= Metanoia (rhetoric) =

Metanoia (from the Greek μετάνοια, metanoia, changing one's mind) in the context of rhetoric is a device used to retract a statement just made, and then state it in a better way. As such, metanoia is similar to correction. Metanoia is used in recalling a statement in two ways, either to weaken the prior declaration or to strengthen it.

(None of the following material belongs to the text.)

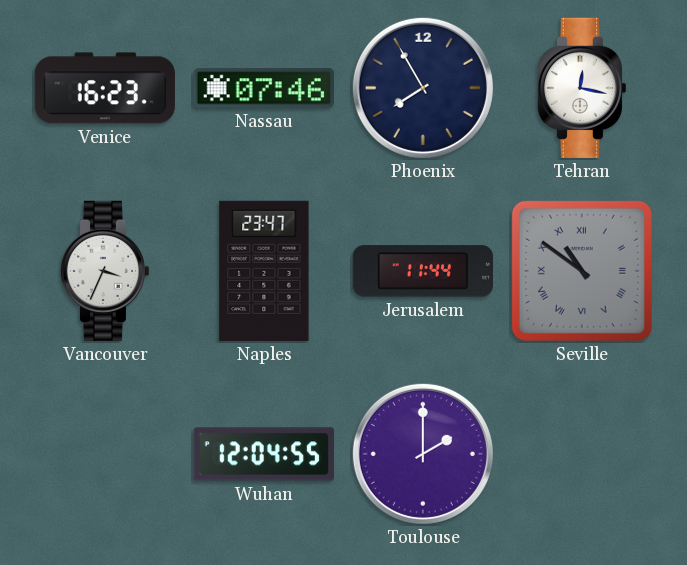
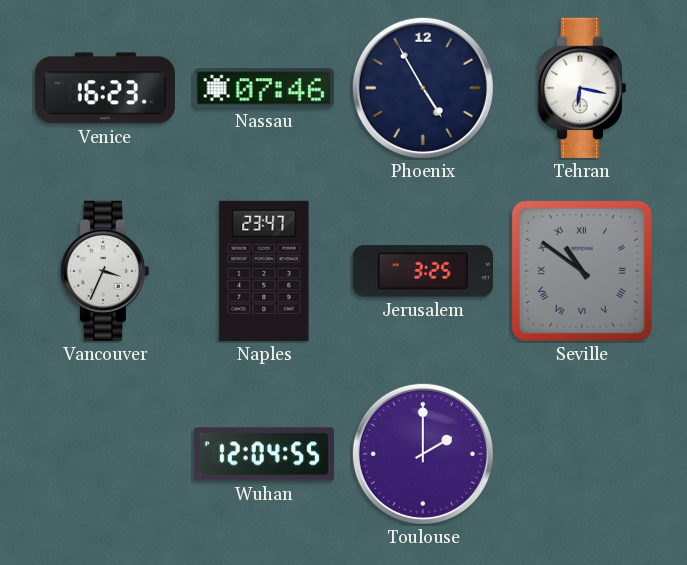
Phoenix: 7:55 -> 4:55
Tehran: 12:17 -> 6:17
Jerusalem: 11:44 -> 3:25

Metanoia is later personified as a figure accompanying kairos, sometimes as a hag and sometimes as a young lady. Ausonius' epigrams describe her thus: "I am a goddess to whom even Cicero himself did not give a name. I am the goddess who exacts punishment for what has and has not been done, so that people regret it. Hence, my name is Metanoea."

==Weakening==

The use of metanoia to weaken a statement is effective because the original statement still stands, along with the qualifying statement. For instance, when one says, "I will murder you. You shall be punished." the force of the original statement ("I will murder you") remains, while a more realistic alternative has been put forward ("you shall be punished").

==Strengthening==

When it is used to strengthen a statement, metanoia works to ease the reader from a moderate statement to a more radical one, as in this quote from Marcus Aurelius's Meditations

I still fall short of it through my own fault, and through not observing the admonitions of the gods, and, I may almost say, their direct instructions (Book One);

Here Aurelius utilizes metanoia to move from a mild idea ("not observing the admonitions of the gods") to a more intense one ("not observing... their direct instructions"); the clause "I may almost say" introduces the metanoia.